┌────────

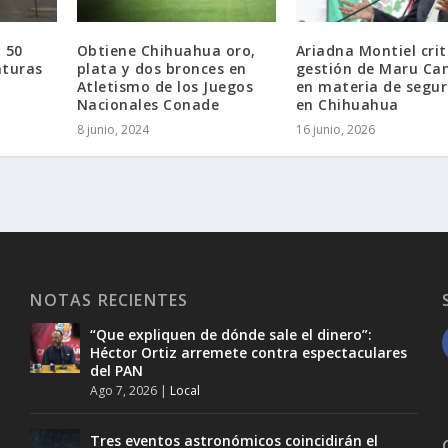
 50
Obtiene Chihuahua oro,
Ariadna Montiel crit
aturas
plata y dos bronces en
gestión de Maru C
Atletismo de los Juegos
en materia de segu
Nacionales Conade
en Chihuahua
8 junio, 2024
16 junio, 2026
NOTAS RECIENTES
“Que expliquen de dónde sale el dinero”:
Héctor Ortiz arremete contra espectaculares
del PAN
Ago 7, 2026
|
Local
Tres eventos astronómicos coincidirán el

└────────
┌────────

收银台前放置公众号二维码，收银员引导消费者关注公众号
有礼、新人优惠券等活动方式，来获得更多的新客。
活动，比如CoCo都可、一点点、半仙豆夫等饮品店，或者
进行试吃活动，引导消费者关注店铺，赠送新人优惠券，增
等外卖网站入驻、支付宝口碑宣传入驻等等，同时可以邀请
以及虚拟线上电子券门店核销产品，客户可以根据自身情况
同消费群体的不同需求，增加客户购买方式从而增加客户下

└────────

Task description: Beginning at the line with "收银台前放置公众号二维码，收银员引导消费者关注公众号" and ending at the line with "同消费群体的不同需求，增加客户购买方式从而增加客户下", reproduce each line of the data above exactly, and add no other lines.

Exercise answer:
收银台前放置公众号二维码，收银员引导消费者关注公众号
有礼、新人优惠券等活动方式，来获得更多的新客。
活动，比如CoCo都可、一点点、半仙豆夫等饮品店，或者
进行试吃活动，引导消费者关注店铺，赠送新人优惠券，增
等外卖网站入驻、支付宝口碑宣传入驻等等，同时可以邀请
以及虚拟线上电子券门店核销产品，客户可以根据自身情况
同消费群体的不同需求，增加客户购买方式从而增加客户下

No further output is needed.